Dataset entries
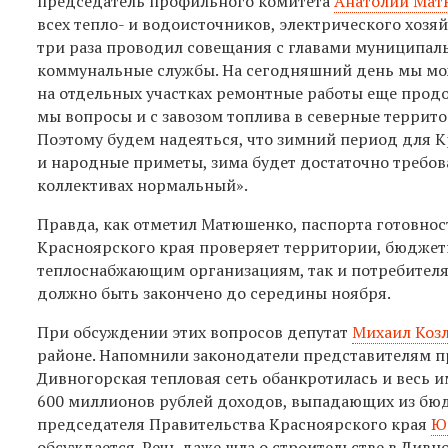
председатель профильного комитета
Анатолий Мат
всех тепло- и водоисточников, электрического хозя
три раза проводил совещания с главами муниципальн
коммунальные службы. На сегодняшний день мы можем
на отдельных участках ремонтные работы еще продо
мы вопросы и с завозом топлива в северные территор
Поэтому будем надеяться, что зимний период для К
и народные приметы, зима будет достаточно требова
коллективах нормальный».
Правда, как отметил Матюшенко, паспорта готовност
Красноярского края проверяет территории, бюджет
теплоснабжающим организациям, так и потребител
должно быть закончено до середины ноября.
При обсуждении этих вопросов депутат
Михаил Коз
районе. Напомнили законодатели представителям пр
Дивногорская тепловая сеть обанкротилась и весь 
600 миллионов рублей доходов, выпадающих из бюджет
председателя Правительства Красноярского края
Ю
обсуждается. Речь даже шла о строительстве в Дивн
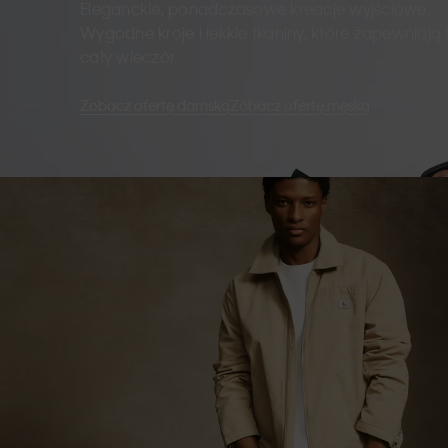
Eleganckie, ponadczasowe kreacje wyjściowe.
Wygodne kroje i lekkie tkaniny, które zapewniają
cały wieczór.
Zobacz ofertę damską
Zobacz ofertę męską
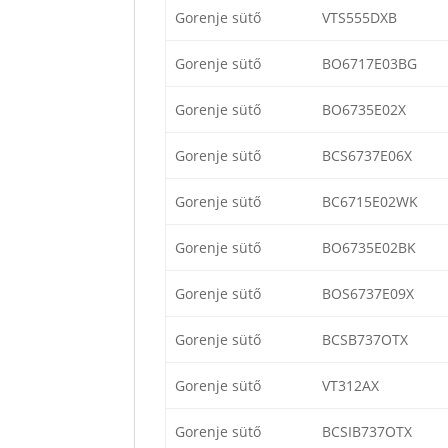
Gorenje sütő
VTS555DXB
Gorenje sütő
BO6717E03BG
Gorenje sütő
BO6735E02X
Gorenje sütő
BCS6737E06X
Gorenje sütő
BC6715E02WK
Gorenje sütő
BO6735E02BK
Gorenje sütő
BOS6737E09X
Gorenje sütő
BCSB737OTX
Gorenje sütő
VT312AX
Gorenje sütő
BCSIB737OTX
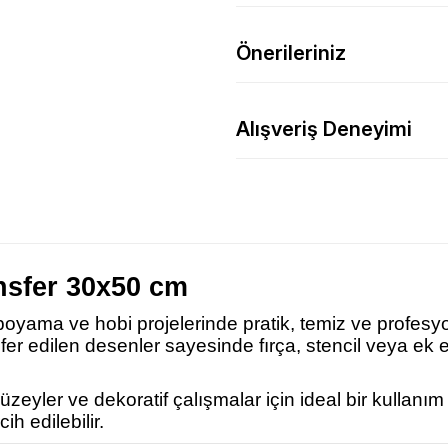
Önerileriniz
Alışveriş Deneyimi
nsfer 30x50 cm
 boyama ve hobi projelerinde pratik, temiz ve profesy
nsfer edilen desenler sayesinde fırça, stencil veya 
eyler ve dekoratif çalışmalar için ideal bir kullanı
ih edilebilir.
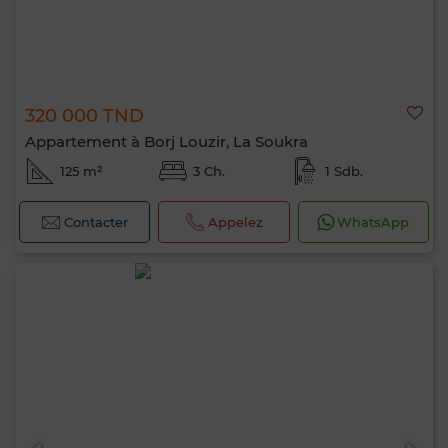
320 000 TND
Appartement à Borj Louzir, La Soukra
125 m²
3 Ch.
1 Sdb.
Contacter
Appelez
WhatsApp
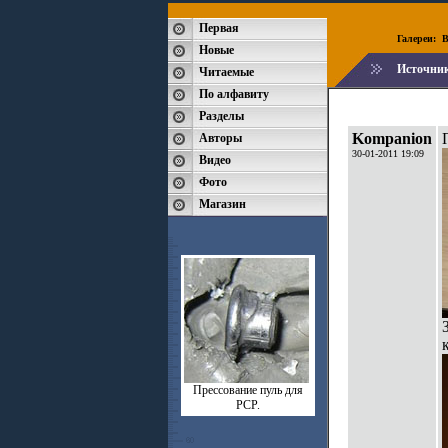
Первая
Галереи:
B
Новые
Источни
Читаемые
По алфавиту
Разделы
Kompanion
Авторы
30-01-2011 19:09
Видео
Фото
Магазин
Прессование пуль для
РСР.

## Exercise prompt
State how many lines of the data include the word "Zobacz", with nothing else.

## Finished exercise
2